> [Task description] Below are records; output exactly the lines from the one with "m various areas, contributing to a" through their final line.

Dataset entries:
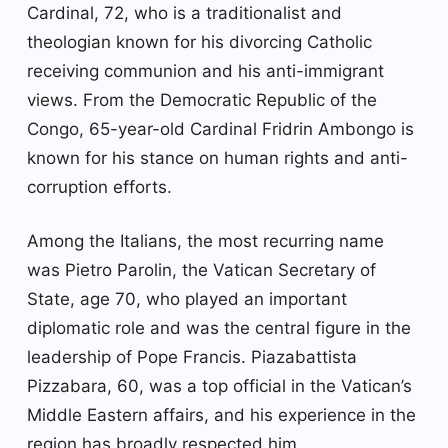
Cardinal, 72, who is a traditionalist and
theologian known for his divorcing Catholic
receiving communion and his anti-immigrant
views. From the Democratic Republic of the
Congo, 65-year-old Cardinal Fridrin Ambongo is
known for his stance on human rights and anti-
corruption efforts.
Among the Italians, the most recurring name
was Pietro Parolin, the Vatican Secretary of
State, age 70, who played an important
diplomatic role and was the central figure in the
leadership of Pope Francis. Piazabattista
Pizzabara, 60, was a top official in the Vatican’s
Middle Eastern affairs, and his experience in the
region has broadly respected him.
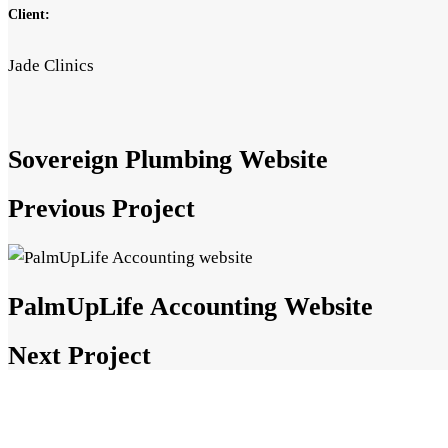
Client:
Jade Clinics
Sovereign Plumbing Website
Previous Project
PalmUpLife Accounting Website
Next Project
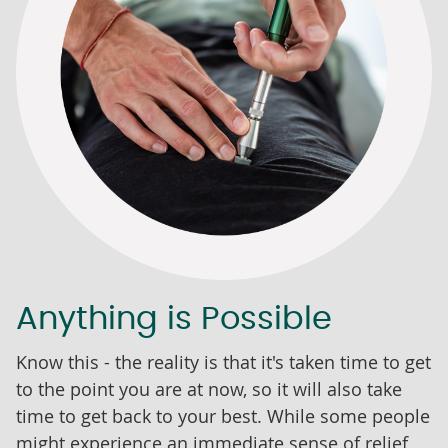
Anything is Possible
Know this - the reality is that it's taken time to get
to the point you are at now, so it will also take
time to get back to your best. While some people
might experience an immediate sense of relief,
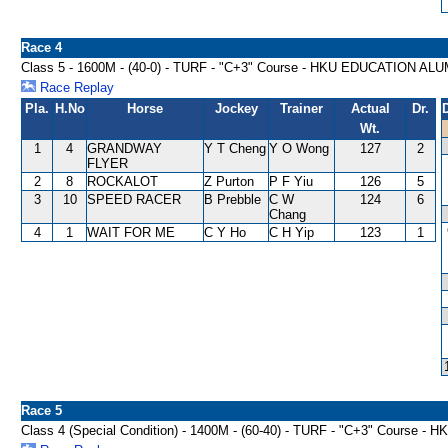
Race 4
Class 5 - 1600M - (40-0) - TURF - "C+3" Course - HKU EDUCATION A
Race Replay
Pla.
H.No
Horse
Jockey
Trainer
Actual
Dr.
Wt.
1
4
GRANDWAY
Y T Cheng
Y O Wong
127
2
FLYER
2
8
ROCKALOT
Z Purton
P F Yiu
126
5
3
10
SPEED RACER
B Prebble
C W
124
6
Chang
4
1
WAIT FOR ME
C Y Ho
C H Yip
123
1
Race 5
Class 4 (Special Condition) - 1400M - (60-40) - TURF - "C+3" Cour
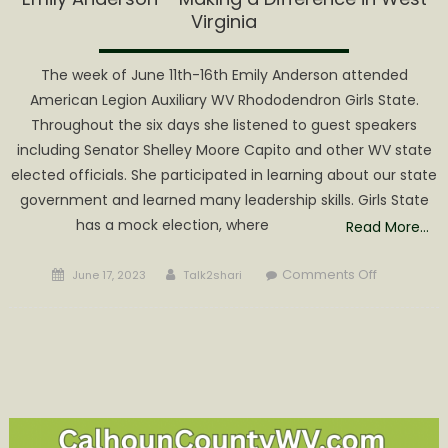
Virginia
The week of June 11th-16th Emily Anderson attended
American Legion Auxiliary WV Rhododendron Girls State.
Throughout the six days she listened to guest speakers
including Senator Shelley Moore Capito and other WV state
elected officials. She participated in learning about our state
government and learned many leadership skills. Girls State
has a mock election, where
Read More…
Posted
Author
on
Comments Off
June 17, 2023
Talk2shari
on
Emily
Anderson
–
Making
a
Difference
in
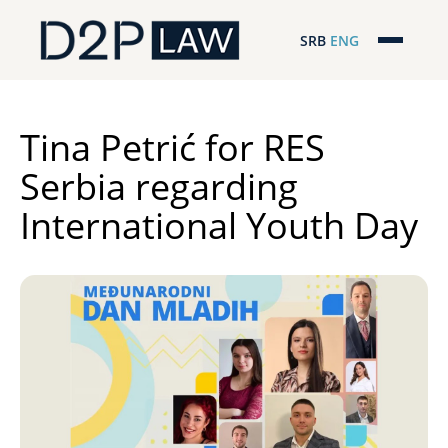
SRB
ENG
Početna
Naša stručnost
Tina Petrić for RES
Serbia regarding
Regionalna pokrivenost
International Youth Day
Naš tim
D2P Novosti
O nama
Pro Bono
ESG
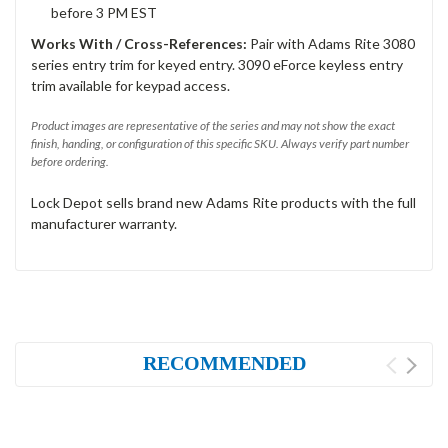
before 3 PM EST
Works With / Cross-References:
Pair with Adams Rite 3080
series entry trim for keyed entry. 3090 eForce keyless entry
trim available for keypad access.
Product images are representative of the series and may not show the exact
finish, handing, or configuration of this specific SKU. Always verify part number
before ordering.
Lock Depot sells brand new Adams Rite products with the full
manufacturer warranty.
RECOMMENDED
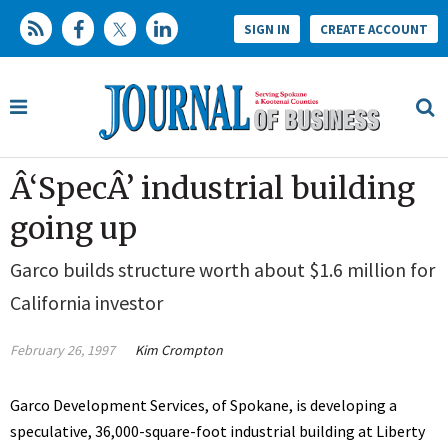
SIGN IN
CREATE ACCOUNT
Â‘SpecÂ’ industrial building
going up
Garco builds structure worth about $1.6 million for
California investor
February 26, 1997
Kim Crompton
Garco Development Services, of Spokane, is developing a
speculative, 36,000-square-foot industrial building at Liberty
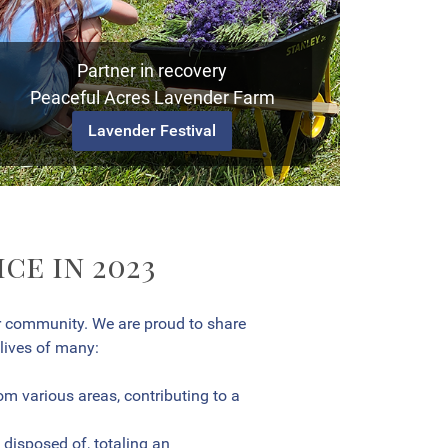
Partner in recovery
Peaceful Acres Lavender Farm
Lavender Festival
ce in 2023
r community. We are proud to share
 lives of many:
m various areas, contributing to a
disposed of, totaling an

> [Answer for the task]
m various areas, contributing to a
disposed of, totaling an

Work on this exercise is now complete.